--- SUPPLIED MATERIAL ---

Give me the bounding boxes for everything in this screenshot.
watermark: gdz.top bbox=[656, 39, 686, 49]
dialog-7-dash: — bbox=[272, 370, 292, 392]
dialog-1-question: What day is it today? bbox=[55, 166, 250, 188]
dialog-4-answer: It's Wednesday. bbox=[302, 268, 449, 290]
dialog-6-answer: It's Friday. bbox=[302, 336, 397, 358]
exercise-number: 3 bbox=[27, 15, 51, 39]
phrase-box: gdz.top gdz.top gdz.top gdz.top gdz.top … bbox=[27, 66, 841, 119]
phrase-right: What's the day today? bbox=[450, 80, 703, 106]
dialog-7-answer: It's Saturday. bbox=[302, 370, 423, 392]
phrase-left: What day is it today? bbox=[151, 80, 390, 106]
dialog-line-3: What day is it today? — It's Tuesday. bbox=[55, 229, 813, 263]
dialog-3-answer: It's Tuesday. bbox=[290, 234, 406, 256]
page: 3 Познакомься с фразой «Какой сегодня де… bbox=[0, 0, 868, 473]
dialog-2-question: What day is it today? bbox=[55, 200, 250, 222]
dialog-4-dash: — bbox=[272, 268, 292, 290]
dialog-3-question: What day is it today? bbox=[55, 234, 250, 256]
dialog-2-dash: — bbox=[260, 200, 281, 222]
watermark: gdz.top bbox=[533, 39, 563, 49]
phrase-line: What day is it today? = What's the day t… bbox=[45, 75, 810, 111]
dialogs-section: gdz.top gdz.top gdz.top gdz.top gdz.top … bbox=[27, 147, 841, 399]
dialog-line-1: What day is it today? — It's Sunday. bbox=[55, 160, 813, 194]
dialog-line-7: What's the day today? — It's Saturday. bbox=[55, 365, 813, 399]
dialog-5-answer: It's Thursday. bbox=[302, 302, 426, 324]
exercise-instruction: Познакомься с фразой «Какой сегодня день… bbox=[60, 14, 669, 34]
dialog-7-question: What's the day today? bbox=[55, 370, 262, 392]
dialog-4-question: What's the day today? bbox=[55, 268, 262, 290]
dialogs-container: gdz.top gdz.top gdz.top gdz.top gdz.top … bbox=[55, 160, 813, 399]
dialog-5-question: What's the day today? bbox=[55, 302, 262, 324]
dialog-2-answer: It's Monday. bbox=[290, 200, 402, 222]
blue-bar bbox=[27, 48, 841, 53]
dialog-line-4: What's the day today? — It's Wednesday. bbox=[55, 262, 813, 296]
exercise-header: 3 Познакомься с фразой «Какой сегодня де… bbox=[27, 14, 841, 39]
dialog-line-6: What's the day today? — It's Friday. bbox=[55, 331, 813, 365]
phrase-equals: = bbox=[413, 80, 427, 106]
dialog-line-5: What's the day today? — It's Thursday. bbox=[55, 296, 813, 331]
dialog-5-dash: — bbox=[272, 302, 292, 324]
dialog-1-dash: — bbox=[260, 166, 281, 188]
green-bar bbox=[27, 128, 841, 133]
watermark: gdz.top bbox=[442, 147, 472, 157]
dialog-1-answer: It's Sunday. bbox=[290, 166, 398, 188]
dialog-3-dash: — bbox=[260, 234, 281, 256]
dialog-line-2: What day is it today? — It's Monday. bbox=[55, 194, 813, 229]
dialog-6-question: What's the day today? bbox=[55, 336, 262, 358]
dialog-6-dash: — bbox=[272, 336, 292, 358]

---

WHAT TO PRODUCE: Take every line from the data above that holds "Thursday" and copy it out.

SOLUTION TO THE EXERCISE:
dialog-5-answer: It's Thursday. bbox=[302, 302, 426, 324]
dialog-line-5: What's the day today? — It's Thursday. bbox=[55, 296, 813, 331]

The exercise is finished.